Le paysan de Banikoara est encouragé à s’éreinter pour produire


toujours plus de coton au détriment des produits qui peuvent
nourrir lui et sa famille, à exposer sa famille aux méfaits des
engrais et pesticides soupçonnés de causer toutes sortes de
maladies et pour ça on le gratifie de 5F CFA d’augmentation par
kilo ! Les terres consacrées à la culture du coton atteignent jusqu’à
60% et plus des terres arables dans certaines communes du
septentrion, laissant peu d’opportunités de diversification aux
pays, transformes en véritables ouvriers agricoles de l’AIC !

A-t-on besoin de détourner les maigres fonds publics, quand un tel


système vous assure des rentes garanties de centaines de millions
sans effort ?

Au-delà, notre économie dominée souffre de l’échange inégal et


les entreprises transnationales du centre capturent une part encore
plus importante de la valeur créée par nos pays.

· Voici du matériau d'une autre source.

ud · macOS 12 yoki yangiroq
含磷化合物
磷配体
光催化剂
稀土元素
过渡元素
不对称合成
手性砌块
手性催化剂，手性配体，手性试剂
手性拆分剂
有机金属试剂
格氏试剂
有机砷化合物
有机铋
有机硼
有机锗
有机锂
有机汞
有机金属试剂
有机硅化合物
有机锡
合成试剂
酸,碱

Une balle de coton
soit environ 225kg est payée environ $100 au paysan béninois.
Cette balle permet de fabriquer 1200 T-shirt qui sont vendus entre
$1 et $10 au détail, soit $1200 a $12000… Cette plus-value de
plus 1000% échappe complètement au paysan béninois et au
Benin.

Mirage de l’émergence
On ne peut discuter dans le cadre de cet article, tous les
mécanismes par lesquels nos gouvernants et leurs maitres
étrangers nous maintiennent dans la misère, à travers les politiques
fiscales, monétaires, agricoles, industrielles, et militaires.

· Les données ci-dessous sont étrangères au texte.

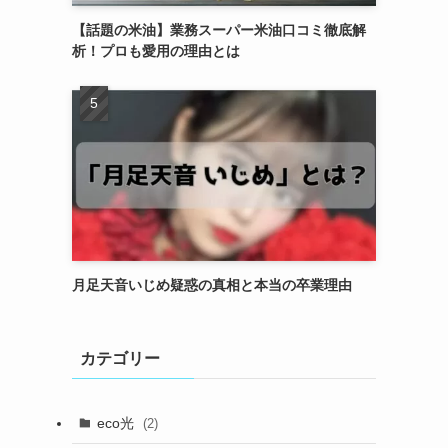
【話題の米油】業務スーパー米油口コミ徹底解
析！プロも愛用の理由とは
月足天音いじめ疑惑の真相と本当の卒業理由
カテゴリー
eco光
(2)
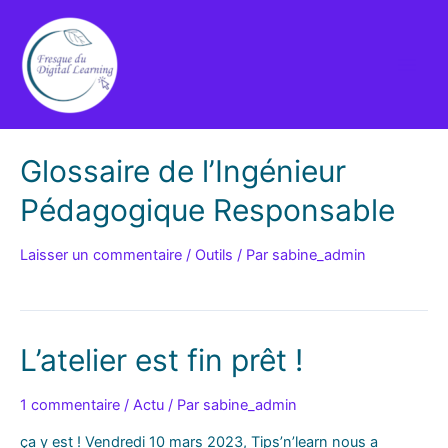
Aller
au
contenu
Main
Men
Glossaire de l’Ingénieur
Pédagogique Responsable
Laisser un commentaire
/
Outils
/ Par
sabine_admin
L’atelier est fin prêt !
1 commentaire
/
Actu
/ Par
sabine_admin
ça y est ! Vendredi 10 mars 2023, Tips’n’learn nous a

Dans les conditions des gouvernements de bourgeois nationaux


soumis à l’étranger et profitant de cette soumission pour s’enrichir
aux dépens de nos populations, toute spéculation sur l’émergence
apparait comme un mirage.

La croissance de l’économie, quand elle a lieu, ne profite qu’a la


petite couche de dirigeants, qui s’approprie les fruits de notre
travail, soit par des détournements et des actes évidents de
corruption, soit par des mesures plus sophistiquées de drainage des
richesses produites vers parents, amis et partenaires locaux et
étrangers.

Le miracle économique ne se réalisera que lorsque nous nous


serons débarrassé cette couche de profiteurs et instaure une
véritable démocratie avec un contrôle effectif de la société sur la
production et la distribution des richesses. Alors seulement
l’accroissement nécessaire de la productivité du travail pourra
générer une amélioration des conditions de vie de nos populations.

Toute autre voie n’est que mirage, illusion de changement, de


rupture, portée par ceux la mêmes qui en sont les obstacles.